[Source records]
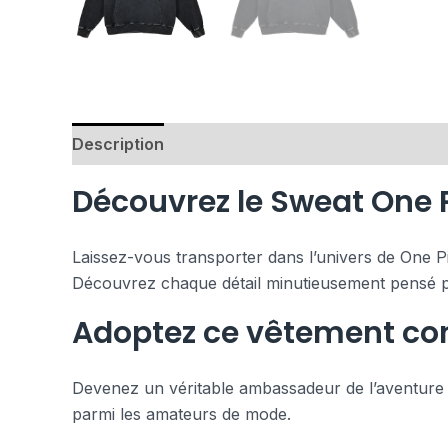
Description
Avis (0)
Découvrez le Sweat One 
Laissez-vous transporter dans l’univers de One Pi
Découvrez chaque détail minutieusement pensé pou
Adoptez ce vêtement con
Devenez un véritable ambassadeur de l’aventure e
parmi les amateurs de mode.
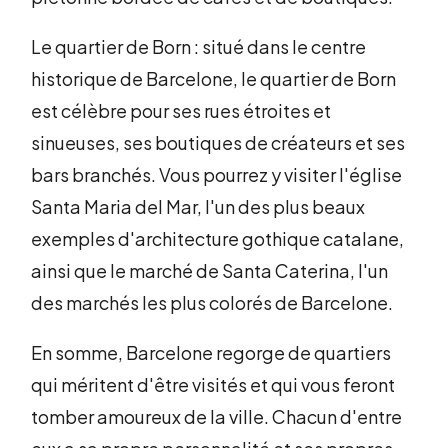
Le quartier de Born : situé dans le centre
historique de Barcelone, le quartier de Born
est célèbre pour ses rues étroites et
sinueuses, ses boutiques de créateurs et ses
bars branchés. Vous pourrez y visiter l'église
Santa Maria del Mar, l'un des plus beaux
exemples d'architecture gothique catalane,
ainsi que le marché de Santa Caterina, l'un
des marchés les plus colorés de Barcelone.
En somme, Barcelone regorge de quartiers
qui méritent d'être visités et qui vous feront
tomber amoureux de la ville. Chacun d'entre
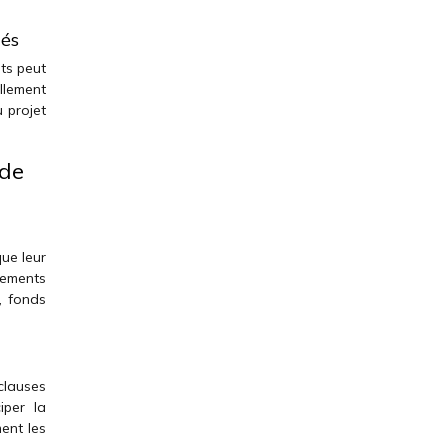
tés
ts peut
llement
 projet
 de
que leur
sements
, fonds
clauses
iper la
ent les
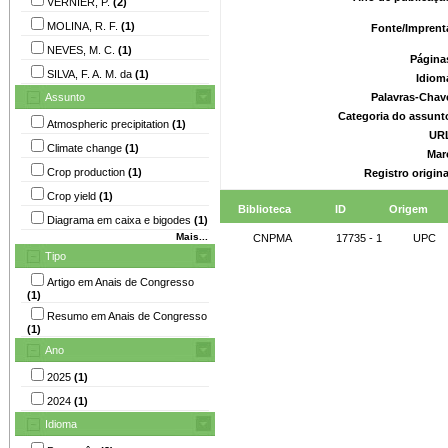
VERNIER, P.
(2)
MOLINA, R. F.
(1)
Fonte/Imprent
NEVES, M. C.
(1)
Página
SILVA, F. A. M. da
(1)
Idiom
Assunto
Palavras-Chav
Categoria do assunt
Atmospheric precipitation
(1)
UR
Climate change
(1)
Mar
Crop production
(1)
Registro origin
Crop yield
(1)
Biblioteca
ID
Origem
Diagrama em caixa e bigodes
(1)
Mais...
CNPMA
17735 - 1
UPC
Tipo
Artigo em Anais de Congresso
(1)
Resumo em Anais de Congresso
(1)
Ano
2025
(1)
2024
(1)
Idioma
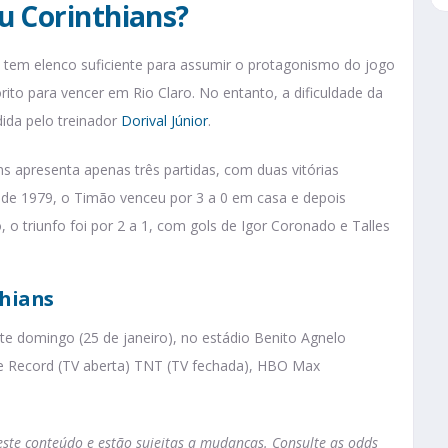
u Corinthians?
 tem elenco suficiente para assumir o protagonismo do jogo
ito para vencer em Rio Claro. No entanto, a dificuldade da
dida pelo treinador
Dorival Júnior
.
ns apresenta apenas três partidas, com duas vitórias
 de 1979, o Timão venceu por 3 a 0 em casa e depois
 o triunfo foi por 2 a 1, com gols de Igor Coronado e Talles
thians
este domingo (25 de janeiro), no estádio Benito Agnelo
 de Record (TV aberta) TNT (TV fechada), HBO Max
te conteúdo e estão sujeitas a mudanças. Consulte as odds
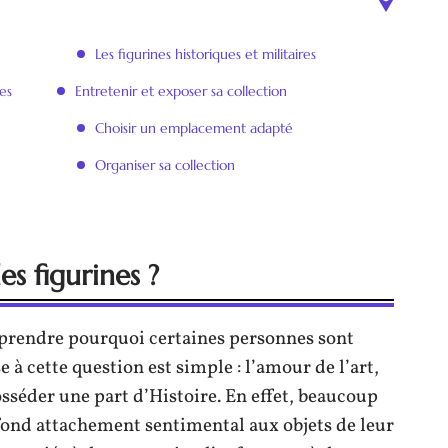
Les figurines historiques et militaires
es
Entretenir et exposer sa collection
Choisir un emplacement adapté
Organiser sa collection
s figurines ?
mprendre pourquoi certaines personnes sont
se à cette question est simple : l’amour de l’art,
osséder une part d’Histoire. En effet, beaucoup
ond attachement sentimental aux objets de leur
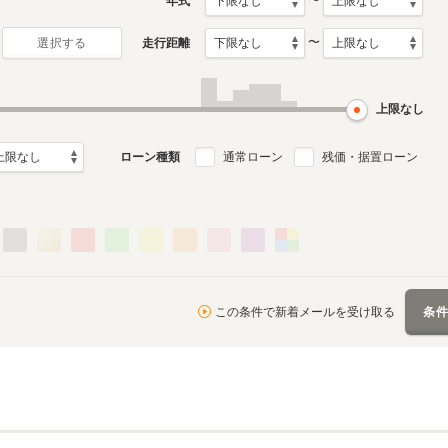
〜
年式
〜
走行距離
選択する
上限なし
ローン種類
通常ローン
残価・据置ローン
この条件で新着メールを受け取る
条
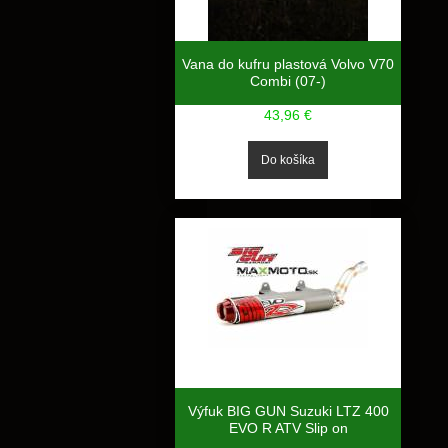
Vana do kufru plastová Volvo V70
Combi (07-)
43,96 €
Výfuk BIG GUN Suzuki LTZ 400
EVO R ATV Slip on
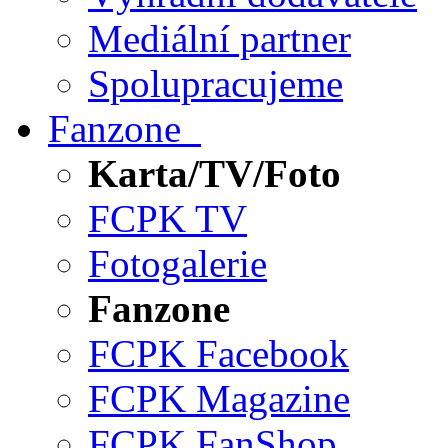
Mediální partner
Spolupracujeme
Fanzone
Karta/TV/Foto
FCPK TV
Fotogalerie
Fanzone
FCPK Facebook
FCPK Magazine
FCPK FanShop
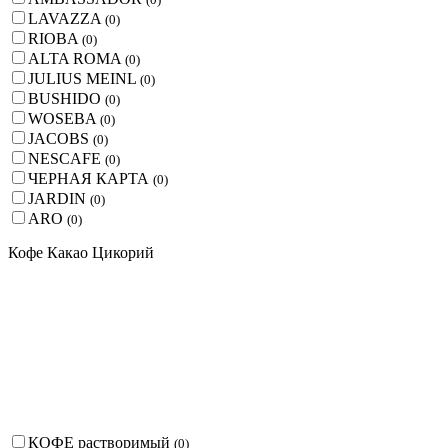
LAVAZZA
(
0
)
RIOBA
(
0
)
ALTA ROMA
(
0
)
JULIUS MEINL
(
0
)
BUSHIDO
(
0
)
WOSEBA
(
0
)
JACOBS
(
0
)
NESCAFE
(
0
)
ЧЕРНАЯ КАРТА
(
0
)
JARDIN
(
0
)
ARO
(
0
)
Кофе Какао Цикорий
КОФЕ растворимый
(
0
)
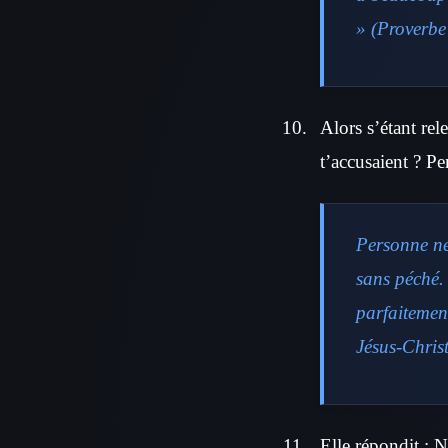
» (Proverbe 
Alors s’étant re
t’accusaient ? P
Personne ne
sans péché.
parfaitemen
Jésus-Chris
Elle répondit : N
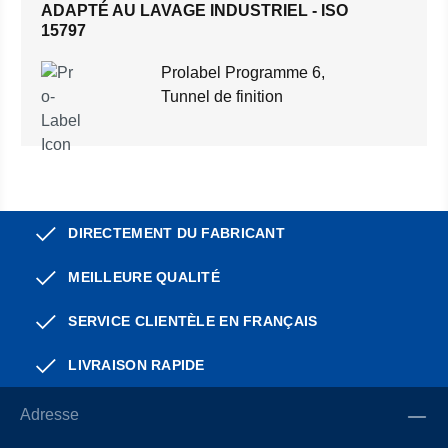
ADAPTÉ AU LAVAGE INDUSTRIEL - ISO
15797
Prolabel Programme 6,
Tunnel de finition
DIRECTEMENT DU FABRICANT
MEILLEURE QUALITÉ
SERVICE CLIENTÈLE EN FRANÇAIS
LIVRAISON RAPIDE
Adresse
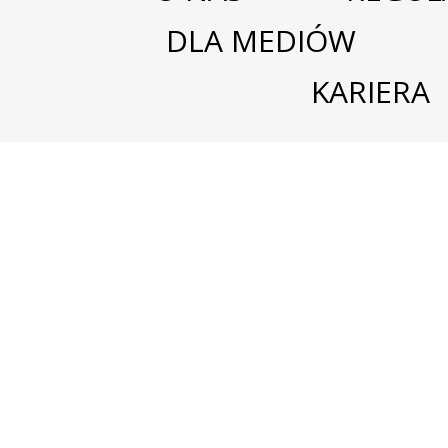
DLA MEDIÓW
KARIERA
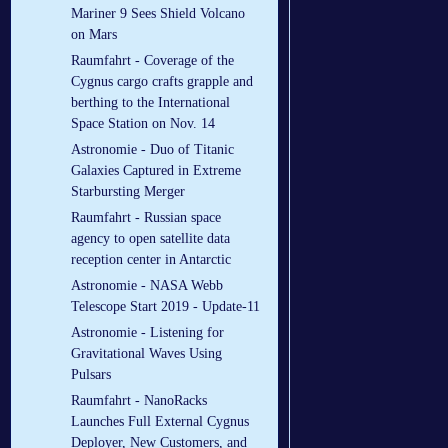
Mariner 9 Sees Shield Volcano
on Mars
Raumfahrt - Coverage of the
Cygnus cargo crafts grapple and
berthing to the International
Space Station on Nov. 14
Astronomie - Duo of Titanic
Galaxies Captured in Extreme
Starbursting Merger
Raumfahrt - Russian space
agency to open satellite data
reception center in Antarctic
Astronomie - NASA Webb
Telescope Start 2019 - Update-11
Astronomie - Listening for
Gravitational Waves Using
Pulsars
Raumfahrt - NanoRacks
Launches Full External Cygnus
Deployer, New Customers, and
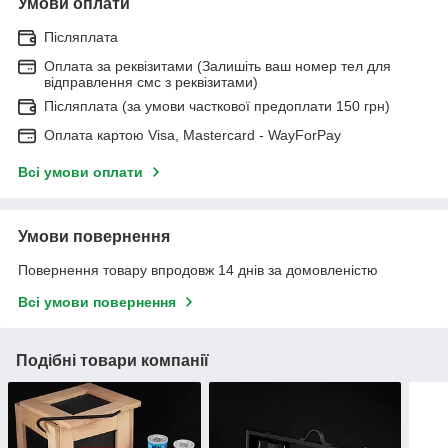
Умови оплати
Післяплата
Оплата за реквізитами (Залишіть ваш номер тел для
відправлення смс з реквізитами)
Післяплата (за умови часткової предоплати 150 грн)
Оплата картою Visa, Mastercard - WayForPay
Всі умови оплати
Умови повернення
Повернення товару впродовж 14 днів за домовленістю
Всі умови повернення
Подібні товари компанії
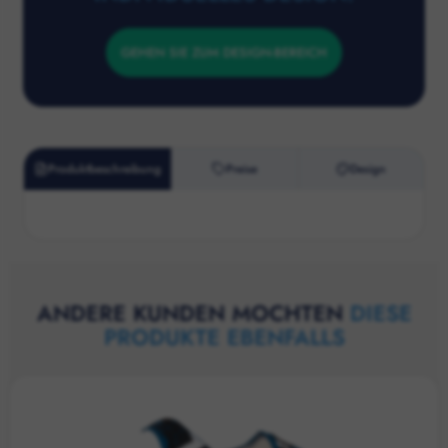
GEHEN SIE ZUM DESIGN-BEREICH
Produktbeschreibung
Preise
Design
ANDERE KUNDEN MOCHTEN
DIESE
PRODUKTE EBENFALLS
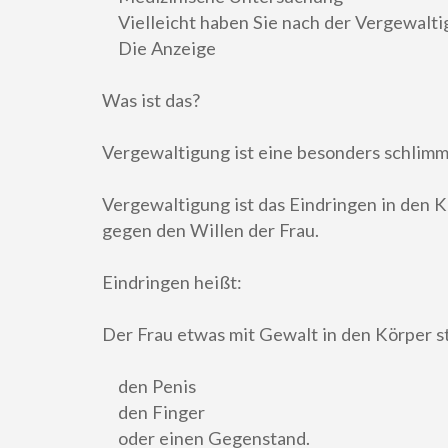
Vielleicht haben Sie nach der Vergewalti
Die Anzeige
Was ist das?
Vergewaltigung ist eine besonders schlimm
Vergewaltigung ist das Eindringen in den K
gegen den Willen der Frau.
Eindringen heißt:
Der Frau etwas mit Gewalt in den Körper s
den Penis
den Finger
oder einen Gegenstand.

■ Description of the task ■
Your answer should be the lines above that contain the word "collection", copied out.

■ Exercise response ■
Entretenir et exposer sa collection
Organiser sa collection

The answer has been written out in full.